Taking a deep dive into network events
Over the years we have looked at several network forensic appliances and applications. All seem to do the job, and now there is one more that can be added to the list of applicable tools. The idea of taking a deeper look at network activity than might be provided by a SIEM or log correlator is very attractive. Tools designed particularly for network forensics have some important capabilities not shared by tools whose job is solely to alert on a policy violation picked up by one of the devices that feeds the tool.
First, we need to make an important distinction. As simple as this distinction is, it seems to cause a bit of trouble from time to time. So in the spirit of ensuring that we are using a common vocabulary, let's distinguish between a network forensic tool and an over-the-network forensic tool. The difference is very important.
A network forensic tool analyzes traffic in motion over the network. An over-the-network tool allows access to a computer forensic application that is looking at devices on the network. So, as an example, suppose that we have an agent sitting in a desktop computer. The agent is communicating with a computer forensic application on a server somewhere. The analyst sitting at the server can take a forensic snapshot of each of the computers with such an agent as if it was analyzing the target's hard disk locally.
A network forensic tool, on the other hand, is concerned about traffic that is passing on the network. Usually, the tool does its own monitoring, rather than depend on extracting log data from network devices, such as an IDS and firewall. The Solera OS 5 appliance provides just such a window into the network, and it does this without sitting in-line and acting as a choke point for network traffic.
Solera OS 5 is available as either a hardware appliance or a virtual appliance. Having started up in 2005, Solera Networks is not a new entry in the forensics market. The company started off offering a packet capture application and then evolved its network forensics analysis capabilities. The current release, which came out in June, according to the vendor, offers an additional 200 features.
Solera does not think of its product as a network forensics tool, however. Its position is that OS 5 does “security analytics.” I'm not sure that I fully understand the implications given that forensics has a specific meaning both in common parlance and in legal and law enforcement circles. A deeper look at the product does reveal that some of the functions – such as chain of custody – may not be as strong in this product as it perhaps should be. However, that is a weakness shared almost universally in the genre.
The tool is a solid contender in most areas, and has such expected capabilities as session reconstruction, inputs from third-party products, and the ability to output captures as pcap [packet capture] files. Drill-down, a critical function in this type of device, is intuitive and the reporting is very good. Like most similar products, OS 5 has geolocation and it does this neatly using Google Earth. Session reconstruction allows replay, so once the capture is complete, the captured session can be played back extracting the details of an attack, for example, from the reconstruction.One particularly neat feature is the API. Using the product's API one can access any function on the device. That allows integration of the OS 5 into the infrastructure of the enterprise and its other security tools.
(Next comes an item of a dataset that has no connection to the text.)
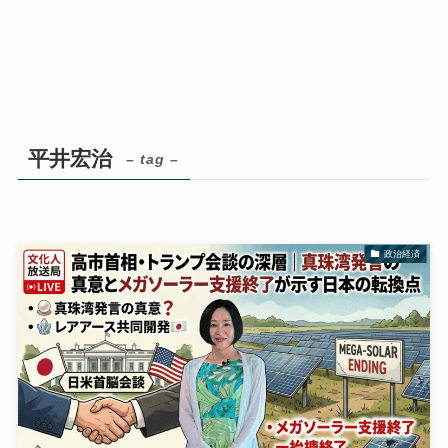
平井宏治
– tag –
政治経済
I liked the dashboard with its “mini-reports.”
There is no network stack, so there is no IP address for an attacker to detect, making the forensic tool pretty much impervious to outside interference.
Overall, we like this. However, it does show evidence of its newness. While we would not call it immature at this point, we can see lots of opportunities for growth over time. Generally, this is an excellent start and it is well worth consideration.
Product: OS 5
Price: Starts at $10,000
What it does: Network forensic tool.
What we liked: Clean user interface and good functionality.
What we didn't like: While this is an effective product, there are a few areas where it needs a bit of maturity. But don't let that stop you from checking it out.